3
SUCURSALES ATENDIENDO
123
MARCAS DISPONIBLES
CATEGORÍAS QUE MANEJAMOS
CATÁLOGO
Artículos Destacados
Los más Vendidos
# # # # #
## Work to complete
Please restate the material above exactly, line by line.

## Final answer
3
SUCURSALES ATENDIENDO
123
MARCAS DISPONIBLES
CATEGORÍAS QUE MANEJAMOS
CATÁLOGO
Artículos Destacados
Los más Vendidos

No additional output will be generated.